The ELD rule was implemented by the Federal Motor Carrier Safety Administration (FMCSA). It requires ELD use by commercial drivers who are required to prepare hours-of-service (HOS) records of duty status (RODS). It sets ELD performance and design standards, and requires ELDs to be certified and registered with FMCSA. In addition, it establishes what supporting documents drivers and carriers are required to keep and prohibits harassment of drivers based on ELD data or connected technology (fleet management systems, for example) and provides recourse for drivers who believe they’ve been harassed. 

“The impact of the FSMA and other regulations is significant,” Sellers says. “One result is that shippers need to articulate the proper handling conditions and requirements for the product being moved. Are the carriers prepared to validate these requirements and/or do they need to be able to do this? People knew FSMA was coming.”

And, asks Guzik, how are shippers and 3PLs ensuring that the carriers they choose are compliant? In turns, those carriers also have an onus on them because of the ELD. Many observers think the rule will make an already critical driver shortage even worse.

Capacity is expected to decrease because some drivers are saying they will leave the industry, rather than comply,” Guzik says. “How can food logistics shippers obtain  needed capacity with the specialized equipment required for this industry? A lot of shippers want some type of carrier management software [with their TMS], so they know if they assign a load to a non-compliant carrier, they’ll be able to stop it and shift to a compliant carrier.” 

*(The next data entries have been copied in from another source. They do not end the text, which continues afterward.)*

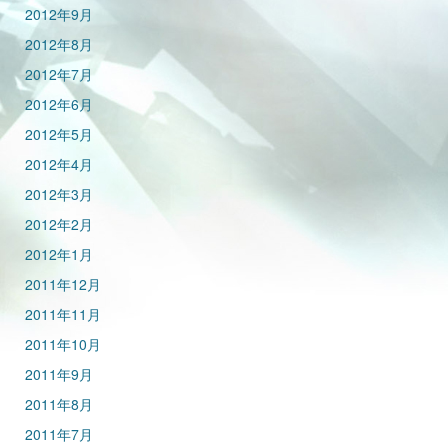
2012年9月
2012年8月
2012年7月
2012年6月
2012年5月
2012年4月
2012年3月
2012年2月
2012年1月
2011年12月
2011年11月
2011年10月
2011年9月
2011年8月
2011年7月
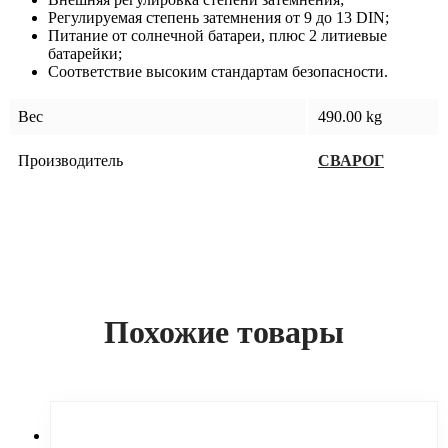
Регулируемая степень затемнения от 9 до 13 DIN;
Питание от солнечной батареи, плюс 2 литиевые
батарейки;
Соответствие высоким стандартам безопасности.
Вес
490.00 kg
Производитель
СВАРОГ
Похожие товары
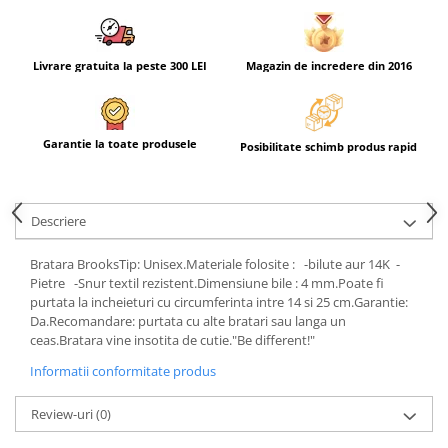
Livrare gratuita la peste 300 LEI
Magazin de incredere din 2016
Garantie la toate produsele
Posibilitate schimb produs rapid
Descriere
Bratara BrooksTip: Unisex.Materiale folosite : -bilute aur 14K -
Pietre -Snur textil rezistent.Dimensiune bile : 4 mm.Poate fi
purtata la incheieturi cu circumferinta intre 14 si 25 cm.Garantie:
Da.Recomandare: purtata cu alte bratari sau langa un
ceas.Bratara vine insotita de cutie."Be different!"
Informatii conformitate produs
Review-uri
(0)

Other expenses that occur because of new regulation include training, technology, driver pay, administrative costs and more. “Where are the efficiencies in the supply chain to offset or slow those rising costs?” asks Sellers. 

Things to Think About

The integration of available software into a TMS system needs to be quick. What used to take years, now needs to be done in a couple of weeks or less, but it takes research to discover the right software to help you meet the needs of your customers. 

TMS is coming out with simple solutions that are rapidly implemented, cheaper and up front. Wiggins suggests looking at case studies from other companies to gage their experiences. “We’re not Amazon, and you’re not Amazon, but customers expect the same kind of speed [and simplicity.] You have to hide the complexity from the customer,” he adds.   

Guzik agrees, noting it’s all about usability. “Make it simpler and quicken each process. Look at use cases and successes. Is the TMS vendor strong in your success categories? Understand your customer’s requirements, what’s important to them for TMS. Find the strengths and weaknesses of each TMS. Velocity is the key. People want to get live as soon as possible.” 

Sellers adds, “Best practice is driven by your customers. Each has different requirements, providers must comply with. 

“Start with your primary distribution channel targeted toward and looking at TMS suppliers who have strength and history in understanding what those distribution channels require to do business with them,” he advises.